# TASK BRIEF
For the entries below, print exactly the lines between the line holding "râmeñja no cjûmoñ moñ" and the line holding "きの注文のしかたを思い出", inclusive, and nothing else.

___ DATASET RECORDS

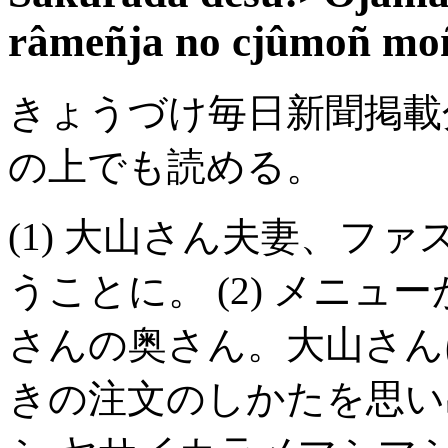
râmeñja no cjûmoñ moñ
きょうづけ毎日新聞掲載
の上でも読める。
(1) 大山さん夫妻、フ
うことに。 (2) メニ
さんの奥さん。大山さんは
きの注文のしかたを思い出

______
___ DATASET RECORDS

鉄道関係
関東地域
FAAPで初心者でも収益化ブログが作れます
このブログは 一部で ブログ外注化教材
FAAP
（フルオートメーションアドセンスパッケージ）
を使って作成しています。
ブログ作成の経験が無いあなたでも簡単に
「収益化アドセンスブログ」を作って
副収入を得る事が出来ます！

______

# RESPONSE TO THE EXERCISE
râmeñja no cjûmoñ moñ
きょうづけ毎日新聞掲載
の上でも読める。
(1) 大山さん夫妻、フ
うことに。 (2) メニ
さんの奥さん。大山さんは
きの注文のしかたを思い出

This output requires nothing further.